I’ve been a little frustrated recently with this whole writing thing. Too many rejections. Weird feedback. Not feeling that I’ve grown enough or have been as “successful” as I think I should be. My own unrealistic expectations often make it easy for Imposter Syndrome to raise its ugly head. So, I decided to take a look back at the year and see exactly what I did, by the numbers.
PUBLICATIONS
In 2022, I made 108 109 submissions (I squeezed another one in there!) and published 13 new stories. That’s about a 12% acceptance ratio, which is lower than I have had the past couple of years, but I suppose I should be happy with double digits. These stories represent a range of fantasy, science fiction, and horror, as well as two pieces that could be contemporary fiction or speculative fiction, depending on how you read them.
Stories released in 2022:
“A Price Already Paid” The Lorelei Signal
“As Long As There’s One” Musings of the Muses a Brigids Gate Press anthology
“A Taste of Online Dating” MetaStellar
“Resistance” Prismatic Dreams an All World’s Wayfarer anthology
“A Mathematical Betrayal” Wyldblood
“To Teach Myself to Fly” Mosaic a TL;DR Press anthology
“Darla and the Clown” The Fourth Corona Book of Horror Stories
“Sanctuary” and “To Call an Ancient Echo” 72 Hours of Insanity v11 a Writers Workout Writers Games anthology
“Knock, Knock” and “when the ice moon rises, and the night is strangely bright” Intrepidus Ink
“A Spell to Say Goodbye” The Quarter(ly) vol IV: ENDS
CONTESTS
If you know me, you know that I’m a contest junkie. I tend to use them as a way to get new stories written, as I am definitely deadline motivated. Over the course of the year, I participated in 15 writing contests (I may be missing one or two), many of which had multiple rounds, resulting in 28 distinct stories ranging from 250-word micros to short stories up to 5,000 words in length. Of those, 15 of them placed, and a couple of the contests are still “results pending.”
Notable:
Writing Battle Flash Fiction – February 2022
First Place: “Antique Photos” (story and interview)

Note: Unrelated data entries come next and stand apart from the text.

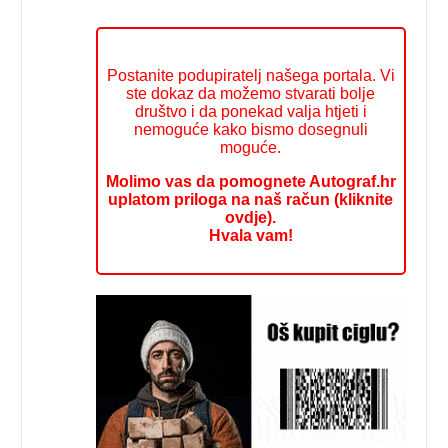
Postanite podupiratelj našega portala. Vi
ste dokaz da možemo stvarati bolje
društvo i da ponekad valja htjeti i
nemoguće kako bismo dosegnuli
moguće.
Molimo vas da pomognete Autograf.hr
uplatom priloga na naš račun (kliknite
ovdje).
Hvala vam!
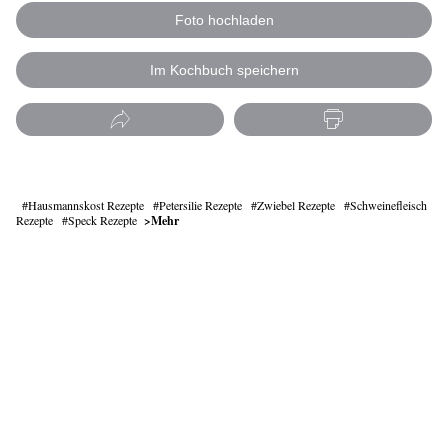
Foto hochladen
Im Kochbuch speichern
Hausmannskost Rezepte
Petersilie Rezepte
Zwiebel Rezepte
Schweinefleisch
Rezepte
Speck Rezepte
Mehr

The Third Writers’ Playground Challenge – March 2022
Third Place: “Waiting in the Everafter”
YeahWrite SuperChallenge #26 – December 2022
First Place: “The Things I’ll Do for Bacon”
AWARDS
I was very pleased to be nominated for 2 awards this year.
One of my favorite monster stories – “It Tastes of Salt and Terror” – was nominated for The Dark Sire magazine’s annual Creatives Award. You can read a little about it here, but the story itself is currently unpublished.
Probably the highlight of 2022 was my nomination for a Pushcart Prize for “when the ice moon rises, and the night is strangely bright.” This little eight-paragraph, run-on sentence, break the rules piece is close to my heart, and am humbled by the amount of love it has received.
MONEY
No, I’m not going to tell you how much money I made from writing in 2022. I’m not in it to make a living, as my dog has grown accustomed to a certain type of lifestyle that my career in robotics affords him.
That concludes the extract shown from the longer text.